If a line in the records contains the string "delete", show that line.

=== EXTRACTED RECORDS ===

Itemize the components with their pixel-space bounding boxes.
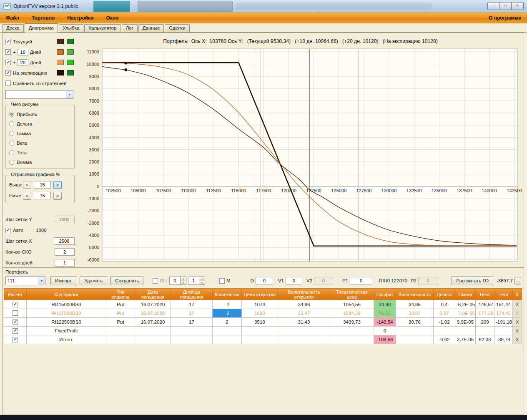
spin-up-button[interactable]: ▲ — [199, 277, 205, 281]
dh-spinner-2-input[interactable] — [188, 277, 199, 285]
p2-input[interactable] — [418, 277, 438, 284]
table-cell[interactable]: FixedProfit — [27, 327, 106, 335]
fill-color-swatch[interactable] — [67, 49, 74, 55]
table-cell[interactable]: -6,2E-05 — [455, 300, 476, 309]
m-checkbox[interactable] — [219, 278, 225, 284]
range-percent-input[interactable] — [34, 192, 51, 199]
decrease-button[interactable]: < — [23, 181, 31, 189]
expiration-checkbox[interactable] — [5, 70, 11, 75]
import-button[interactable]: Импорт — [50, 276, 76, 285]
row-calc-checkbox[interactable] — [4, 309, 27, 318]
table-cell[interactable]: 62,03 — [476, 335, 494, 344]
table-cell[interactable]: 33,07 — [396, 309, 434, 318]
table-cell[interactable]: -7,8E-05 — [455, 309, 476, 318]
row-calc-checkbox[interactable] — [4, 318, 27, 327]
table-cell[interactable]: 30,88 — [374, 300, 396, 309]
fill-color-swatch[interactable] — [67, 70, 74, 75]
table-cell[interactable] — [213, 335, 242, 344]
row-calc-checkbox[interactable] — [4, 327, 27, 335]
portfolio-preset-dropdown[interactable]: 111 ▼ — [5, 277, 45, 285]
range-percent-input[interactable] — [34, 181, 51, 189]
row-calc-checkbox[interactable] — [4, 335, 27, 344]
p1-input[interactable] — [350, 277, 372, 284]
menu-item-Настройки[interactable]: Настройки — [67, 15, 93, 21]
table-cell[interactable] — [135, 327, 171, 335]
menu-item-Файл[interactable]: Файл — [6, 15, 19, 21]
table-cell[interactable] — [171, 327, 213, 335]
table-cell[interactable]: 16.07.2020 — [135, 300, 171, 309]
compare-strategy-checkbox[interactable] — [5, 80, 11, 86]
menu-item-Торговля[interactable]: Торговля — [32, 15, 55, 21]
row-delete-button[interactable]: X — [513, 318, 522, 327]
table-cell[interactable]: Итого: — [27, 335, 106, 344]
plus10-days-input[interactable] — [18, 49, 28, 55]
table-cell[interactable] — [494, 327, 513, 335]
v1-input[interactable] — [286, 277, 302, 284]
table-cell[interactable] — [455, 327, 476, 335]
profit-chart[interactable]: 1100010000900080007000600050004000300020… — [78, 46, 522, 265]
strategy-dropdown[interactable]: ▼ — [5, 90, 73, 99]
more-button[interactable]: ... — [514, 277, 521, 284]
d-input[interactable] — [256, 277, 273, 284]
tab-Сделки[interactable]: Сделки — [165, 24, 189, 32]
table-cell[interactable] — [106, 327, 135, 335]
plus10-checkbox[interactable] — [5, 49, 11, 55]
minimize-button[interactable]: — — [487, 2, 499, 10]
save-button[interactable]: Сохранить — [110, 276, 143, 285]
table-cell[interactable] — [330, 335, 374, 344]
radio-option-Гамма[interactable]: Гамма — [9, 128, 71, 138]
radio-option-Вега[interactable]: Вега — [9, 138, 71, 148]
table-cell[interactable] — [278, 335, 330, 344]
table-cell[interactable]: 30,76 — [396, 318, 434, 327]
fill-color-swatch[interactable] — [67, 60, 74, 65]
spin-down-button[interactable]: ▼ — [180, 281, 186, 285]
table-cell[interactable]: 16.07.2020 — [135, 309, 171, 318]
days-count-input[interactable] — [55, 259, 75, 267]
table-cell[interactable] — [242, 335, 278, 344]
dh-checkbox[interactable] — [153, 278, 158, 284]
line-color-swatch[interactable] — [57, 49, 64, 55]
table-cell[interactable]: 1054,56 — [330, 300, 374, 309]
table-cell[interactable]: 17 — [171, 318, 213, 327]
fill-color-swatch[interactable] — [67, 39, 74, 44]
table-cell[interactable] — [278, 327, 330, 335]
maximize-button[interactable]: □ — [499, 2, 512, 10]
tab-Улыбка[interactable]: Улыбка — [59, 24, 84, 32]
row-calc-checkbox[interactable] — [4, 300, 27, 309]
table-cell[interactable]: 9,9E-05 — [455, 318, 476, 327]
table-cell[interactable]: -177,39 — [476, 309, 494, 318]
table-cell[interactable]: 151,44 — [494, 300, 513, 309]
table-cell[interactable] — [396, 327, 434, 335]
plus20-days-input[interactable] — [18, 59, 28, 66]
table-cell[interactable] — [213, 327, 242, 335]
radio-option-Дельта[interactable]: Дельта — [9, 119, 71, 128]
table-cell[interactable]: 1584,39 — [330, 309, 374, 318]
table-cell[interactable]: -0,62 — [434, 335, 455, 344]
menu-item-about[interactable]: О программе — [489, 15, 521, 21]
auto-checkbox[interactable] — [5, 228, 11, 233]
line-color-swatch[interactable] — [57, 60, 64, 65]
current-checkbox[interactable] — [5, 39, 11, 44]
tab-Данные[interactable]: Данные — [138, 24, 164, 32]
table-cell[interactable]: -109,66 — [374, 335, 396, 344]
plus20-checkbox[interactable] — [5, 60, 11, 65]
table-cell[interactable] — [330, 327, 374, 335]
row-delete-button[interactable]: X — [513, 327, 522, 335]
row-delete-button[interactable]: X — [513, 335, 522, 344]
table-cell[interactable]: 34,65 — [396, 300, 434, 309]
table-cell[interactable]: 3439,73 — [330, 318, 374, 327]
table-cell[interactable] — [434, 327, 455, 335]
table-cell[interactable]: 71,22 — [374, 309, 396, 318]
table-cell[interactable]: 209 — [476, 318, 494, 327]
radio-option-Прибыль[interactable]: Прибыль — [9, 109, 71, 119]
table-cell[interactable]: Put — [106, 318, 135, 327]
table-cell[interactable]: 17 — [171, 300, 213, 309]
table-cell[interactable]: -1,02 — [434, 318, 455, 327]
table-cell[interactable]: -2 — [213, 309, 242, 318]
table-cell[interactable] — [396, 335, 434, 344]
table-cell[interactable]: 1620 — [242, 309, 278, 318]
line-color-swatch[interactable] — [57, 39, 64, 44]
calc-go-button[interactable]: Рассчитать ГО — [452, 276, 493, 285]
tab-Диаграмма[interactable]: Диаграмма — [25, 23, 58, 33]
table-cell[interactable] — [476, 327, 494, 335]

===
=== EXTRACTED RECORDS ===

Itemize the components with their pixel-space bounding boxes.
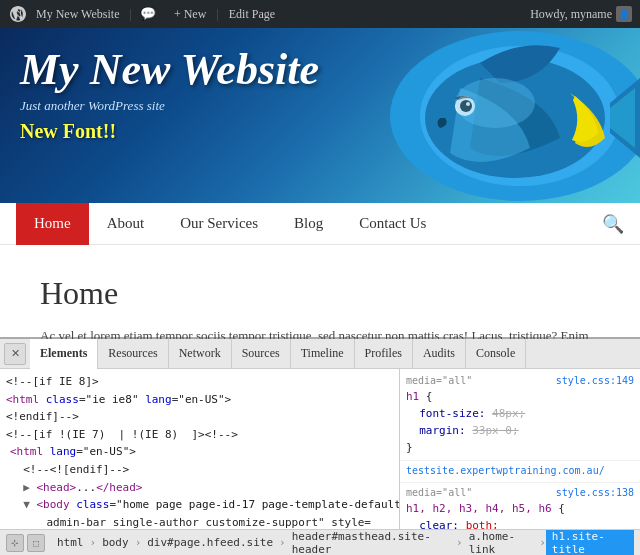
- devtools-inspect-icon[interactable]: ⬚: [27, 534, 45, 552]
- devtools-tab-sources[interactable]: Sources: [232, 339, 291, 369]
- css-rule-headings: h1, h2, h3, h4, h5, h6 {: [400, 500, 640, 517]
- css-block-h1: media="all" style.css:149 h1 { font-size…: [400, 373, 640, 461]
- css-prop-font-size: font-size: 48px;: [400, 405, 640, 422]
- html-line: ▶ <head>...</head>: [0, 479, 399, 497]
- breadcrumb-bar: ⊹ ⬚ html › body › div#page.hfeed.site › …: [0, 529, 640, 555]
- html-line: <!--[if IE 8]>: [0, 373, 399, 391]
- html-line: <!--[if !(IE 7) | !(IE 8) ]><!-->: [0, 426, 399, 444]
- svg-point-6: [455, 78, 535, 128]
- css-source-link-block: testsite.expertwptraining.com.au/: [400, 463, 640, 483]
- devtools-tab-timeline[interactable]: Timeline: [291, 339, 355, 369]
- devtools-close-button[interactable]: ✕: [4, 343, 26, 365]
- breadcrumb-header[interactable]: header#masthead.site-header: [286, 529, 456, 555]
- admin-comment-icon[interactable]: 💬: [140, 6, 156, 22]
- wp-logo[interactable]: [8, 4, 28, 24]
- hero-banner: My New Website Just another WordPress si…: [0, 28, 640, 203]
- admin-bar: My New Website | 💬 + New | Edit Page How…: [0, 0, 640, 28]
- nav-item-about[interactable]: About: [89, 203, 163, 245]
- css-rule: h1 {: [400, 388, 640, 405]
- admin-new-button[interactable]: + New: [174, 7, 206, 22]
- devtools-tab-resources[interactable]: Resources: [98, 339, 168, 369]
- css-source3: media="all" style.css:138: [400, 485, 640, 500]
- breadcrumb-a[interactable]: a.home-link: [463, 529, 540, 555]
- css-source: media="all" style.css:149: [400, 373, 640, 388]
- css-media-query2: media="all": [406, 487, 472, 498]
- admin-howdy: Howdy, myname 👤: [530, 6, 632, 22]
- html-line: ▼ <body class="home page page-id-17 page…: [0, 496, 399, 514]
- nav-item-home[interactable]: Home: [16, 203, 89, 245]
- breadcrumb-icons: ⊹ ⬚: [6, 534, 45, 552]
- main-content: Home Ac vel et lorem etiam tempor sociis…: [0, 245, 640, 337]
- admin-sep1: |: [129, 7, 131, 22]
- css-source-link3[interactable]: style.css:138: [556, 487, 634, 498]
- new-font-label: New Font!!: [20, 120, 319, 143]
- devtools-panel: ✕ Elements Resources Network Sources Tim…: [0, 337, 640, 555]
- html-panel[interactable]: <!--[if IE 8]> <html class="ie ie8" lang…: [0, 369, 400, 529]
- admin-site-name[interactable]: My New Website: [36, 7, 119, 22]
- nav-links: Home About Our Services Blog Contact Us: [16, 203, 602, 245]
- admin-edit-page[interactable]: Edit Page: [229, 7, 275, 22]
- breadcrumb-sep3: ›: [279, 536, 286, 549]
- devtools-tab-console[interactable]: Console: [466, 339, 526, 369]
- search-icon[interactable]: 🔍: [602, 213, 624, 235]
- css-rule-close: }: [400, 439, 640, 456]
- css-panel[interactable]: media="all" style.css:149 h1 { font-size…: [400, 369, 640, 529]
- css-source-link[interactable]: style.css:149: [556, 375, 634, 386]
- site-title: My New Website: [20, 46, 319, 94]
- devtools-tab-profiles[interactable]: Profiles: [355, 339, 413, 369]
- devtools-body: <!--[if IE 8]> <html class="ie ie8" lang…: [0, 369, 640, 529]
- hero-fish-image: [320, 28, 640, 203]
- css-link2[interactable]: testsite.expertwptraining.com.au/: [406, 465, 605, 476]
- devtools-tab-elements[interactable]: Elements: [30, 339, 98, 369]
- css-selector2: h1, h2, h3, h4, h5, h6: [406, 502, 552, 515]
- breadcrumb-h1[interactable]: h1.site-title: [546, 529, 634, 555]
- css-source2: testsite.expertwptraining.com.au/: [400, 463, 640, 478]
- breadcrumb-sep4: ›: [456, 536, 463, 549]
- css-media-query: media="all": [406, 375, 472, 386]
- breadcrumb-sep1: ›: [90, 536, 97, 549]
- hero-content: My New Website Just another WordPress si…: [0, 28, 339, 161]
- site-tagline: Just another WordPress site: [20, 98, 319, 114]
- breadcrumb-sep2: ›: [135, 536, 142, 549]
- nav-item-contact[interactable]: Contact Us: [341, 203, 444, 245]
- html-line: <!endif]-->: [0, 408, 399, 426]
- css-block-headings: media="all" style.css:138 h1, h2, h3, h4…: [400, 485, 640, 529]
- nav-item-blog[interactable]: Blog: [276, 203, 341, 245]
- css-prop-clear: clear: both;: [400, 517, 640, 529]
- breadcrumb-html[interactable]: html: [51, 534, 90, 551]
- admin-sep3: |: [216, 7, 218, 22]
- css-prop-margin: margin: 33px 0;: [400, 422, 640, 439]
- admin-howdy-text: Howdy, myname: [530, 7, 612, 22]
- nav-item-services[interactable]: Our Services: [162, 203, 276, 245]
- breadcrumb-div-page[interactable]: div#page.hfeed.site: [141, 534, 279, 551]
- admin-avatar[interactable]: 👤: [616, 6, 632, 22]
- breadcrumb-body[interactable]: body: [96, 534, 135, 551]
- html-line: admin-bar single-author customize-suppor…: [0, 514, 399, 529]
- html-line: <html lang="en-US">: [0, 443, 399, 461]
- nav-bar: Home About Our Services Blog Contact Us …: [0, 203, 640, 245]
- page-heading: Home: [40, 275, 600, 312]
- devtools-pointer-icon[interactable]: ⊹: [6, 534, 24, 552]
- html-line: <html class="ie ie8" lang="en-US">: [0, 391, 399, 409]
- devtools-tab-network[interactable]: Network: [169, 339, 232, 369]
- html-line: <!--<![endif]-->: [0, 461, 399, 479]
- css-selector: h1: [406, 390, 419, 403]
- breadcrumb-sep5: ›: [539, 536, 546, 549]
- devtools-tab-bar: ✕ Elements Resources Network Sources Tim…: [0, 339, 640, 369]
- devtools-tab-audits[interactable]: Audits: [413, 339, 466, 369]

===

[EXERCISE OUTPUT]:
row-delete-button[interactable]: X — [513, 318, 522, 327]
row-delete-button[interactable]: X — [513, 327, 522, 335]
row-delete-button[interactable]: X — [513, 335, 522, 344]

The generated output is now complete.